All of a sudden, the cavern ascended at a sharp angle. Jar Jar pulled back on the controls and the sub shot upward. The colo claw fish wasn’t so lucky, and slammed facefirst into the cavern floor. If Jar Jar hadn’t been screaming the whole time, he might have shouted for joy.
Jar Jar realized the colo had ended its pursuit of the bongo, and he caught his breath. The sub continued to rise up along the cavern’s inclined floor. Strangely, the water level began to drop until it only reached halfway up the cavern walls, then the cavern leveled off. They were now above sea level. The bongo rose to float at the water’s surface, and the top of the sub nearly touched the cavern’s ceiling. Still safe within the cockpit, Jar Jar saw that the sub was now floating down a rapid river within the cavern. The current became faster, and Jar Jar heard a loud surge of water flowing up ahead. At last, he found the source of the strong current.
It was a waterfall. And Jar Jar was headed straight over the edge.
Jar Jar quickly studied the bongo control console again. He wished everything wasn’t happening so fast so he could take the time to figure out the function of each switch and dial.

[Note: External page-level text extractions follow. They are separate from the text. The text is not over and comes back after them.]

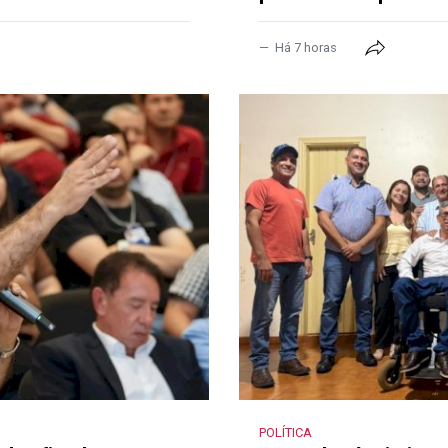
Há 7 horas
POLÍTICA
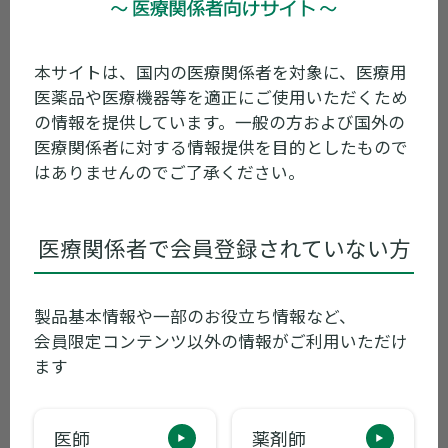
くすりのしおり/患者向医薬品ガイド
本サイトは、国内の医療関係者を対象に、医療用
その他関連情報
医薬品や医療機器等を適正にご使用いただくため
の情報を提供しています。一般の方および国外の
医療関係者に対する情報提供を目的としたもので
製品コード一覧
はありませんのでご了承ください。
使用期限検索
医療関係者で会員登録されていない方
製品基本情報や一部のお役立ち情報など、
製品に関するお問い合わせ
会員限定コンテンツ以外の情報がご利用いただけ
ます
最新のお知らせ
医師
薬剤師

He also wished there was a switch, saying:
IF YOUSA GOEN OVER WATERFALL,
PUSH DIS SWITCH!
Obviously, there wasn’t. Jar Jar was about to close his eyes and start pushing buttons again when he located the control lever for the sub’s hydrostatic field generator. He had a hunch that if he could increase energy to the generator, it would strengthen the water-repelling power of the field.
Jar Jar threw the lever just as the bongo sailed over the edge of the waterfall. For a moment, the cockpit bubble glowed intensely. Then the sub plummeted downward. Jar Jar covered his eyes.
There was a mighty splash, and the sub descended into a deep pool. Incredibly, the hydrostatic fields held the entire, vessel together. Jar Jar glanced at the bongo’s sensors to learn the waterfall had emptied into a pool that was located in an immense, air-filled, subterranean chamber.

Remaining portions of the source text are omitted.